WHAT THE TASK ASKS:
Going line by line through the entries, count those containing "平安大厦" and state only the result.

-------- PROVIDED INFORMATION --------

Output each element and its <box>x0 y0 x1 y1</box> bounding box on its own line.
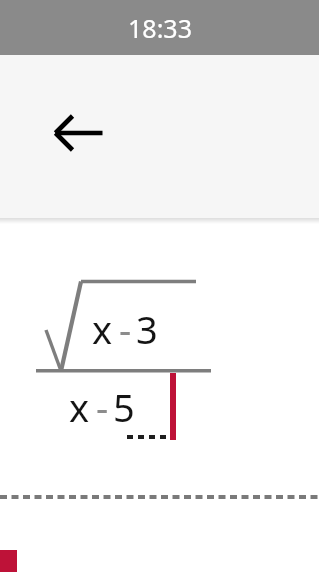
staticText: 5 <box>113 381 135 433</box>
staticText: - <box>96 381 109 433</box>
staticText: x <box>92 303 113 355</box>
staticText: x <box>69 381 90 433</box>
button[interactable]: Back <box>43 105 115 161</box>
staticText: 18:33 <box>128 11 192 45</box>
staticText: 3 <box>136 303 158 355</box>
staticText: - <box>119 303 132 355</box>
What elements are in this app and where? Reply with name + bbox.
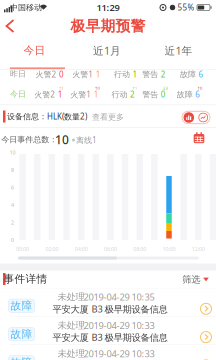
staticText: 11:29 bbox=[96, 1, 120, 14]
staticText: ↑0 bbox=[197, 86, 202, 91]
staticText: 2019-04-29 10:35 bbox=[84, 291, 154, 303]
staticText: 故障 bbox=[10, 299, 32, 312]
staticText: 近1月 bbox=[93, 43, 121, 58]
staticText: 55% bbox=[178, 2, 194, 13]
staticText: 0 bbox=[59, 69, 64, 80]
staticText: 火警2 bbox=[34, 89, 55, 100]
staticText: 今日 bbox=[10, 89, 26, 99]
staticText: 06:00 bbox=[104, 246, 117, 253]
staticText: 今日 bbox=[24, 44, 46, 57]
staticText: 6 bbox=[195, 89, 200, 100]
staticText: 故障 bbox=[10, 356, 32, 360]
button[interactable]: 今日 bbox=[20, 40, 50, 61]
staticText: ↑1 bbox=[132, 86, 137, 91]
staticText: 火警1 bbox=[70, 89, 91, 100]
staticText: 2 bbox=[11, 219, 14, 226]
staticText: 行动 bbox=[114, 69, 130, 79]
staticText: 近1年 bbox=[164, 43, 192, 58]
staticText: 故障 bbox=[177, 90, 193, 99]
staticText: ↑1 bbox=[58, 86, 64, 91]
staticText: 平安大厦 B3 极早期设备信息 bbox=[52, 303, 168, 315]
staticText: 警告 bbox=[142, 69, 158, 79]
staticText: 1 bbox=[96, 69, 101, 80]
button[interactable]: 选择日期 bbox=[194, 132, 204, 143]
staticText: ↑0 bbox=[94, 86, 100, 91]
staticText: 事件详情 bbox=[4, 272, 48, 286]
staticText: 2019-04-29 10:33 bbox=[84, 319, 154, 332]
button[interactable]: 筛选 bbox=[179, 271, 212, 288]
staticText: 04:00 bbox=[75, 246, 88, 253]
staticText: 平安大厦 B3 极早期设备信息 bbox=[52, 331, 168, 343]
staticText: 今日事件总数： bbox=[1, 135, 57, 144]
button[interactable]: 故障 bbox=[0, 317, 216, 345]
staticText: 警告 bbox=[142, 90, 158, 99]
staticText: 中国移动 bbox=[10, 3, 42, 12]
staticText: HLK(数量2) bbox=[47, 111, 87, 122]
staticText: 0 bbox=[11, 236, 14, 244]
staticText: 0 bbox=[161, 89, 166, 100]
button[interactable]: 近1月 bbox=[89, 39, 125, 62]
button[interactable]: 故障 bbox=[0, 345, 216, 360]
staticText: 火警1 bbox=[72, 69, 93, 80]
staticText: 10 bbox=[55, 132, 69, 147]
staticText: 2 bbox=[130, 89, 135, 100]
staticText: 未处理 bbox=[58, 291, 84, 303]
staticText: 故障 bbox=[10, 328, 32, 341]
button[interactable]: 返回 bbox=[0, 14, 20, 38]
button[interactable]: 查看更多 bbox=[90, 110, 126, 124]
staticText: 行动 bbox=[112, 90, 128, 99]
staticText: 8 bbox=[11, 166, 14, 174]
staticText: 未处理 bbox=[58, 320, 84, 331]
staticText: 6 bbox=[11, 184, 14, 191]
staticText: 12:00 bbox=[192, 246, 205, 253]
staticText: 离线1 bbox=[76, 135, 97, 145]
staticText: 设备信息： bbox=[7, 112, 47, 121]
staticText: 10:00 bbox=[162, 246, 176, 253]
staticText: 昨日 bbox=[10, 69, 26, 79]
staticText: 1 bbox=[94, 89, 99, 100]
staticText: 极早期预警 bbox=[70, 17, 146, 35]
staticText: 6 bbox=[198, 69, 204, 80]
staticText: ↓3 bbox=[162, 86, 168, 91]
button[interactable]: 近1年 bbox=[160, 39, 196, 62]
staticText: 查看更多 bbox=[92, 112, 124, 122]
staticText: 08:00 bbox=[133, 246, 146, 253]
staticText: 未处理 bbox=[58, 348, 84, 359]
staticText: 4 bbox=[11, 202, 14, 209]
staticText: 02:00 bbox=[45, 246, 58, 253]
button[interactable]: 切换图表类型 bbox=[182, 111, 210, 124]
staticText: 10 bbox=[10, 149, 16, 156]
staticText: 故障 bbox=[180, 69, 196, 79]
staticText: 火警2 bbox=[35, 69, 56, 80]
staticText: 1 bbox=[132, 69, 138, 80]
staticText: 00:00 bbox=[16, 246, 29, 253]
staticText: 2 bbox=[161, 69, 166, 80]
button[interactable]: 故障 bbox=[0, 288, 216, 317]
staticText: 筛选 bbox=[182, 274, 200, 285]
staticText: 1 bbox=[58, 89, 63, 100]
staticText: 2019-04-29 10:33 bbox=[84, 347, 154, 360]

--------

RESULT OF THE TASK:
2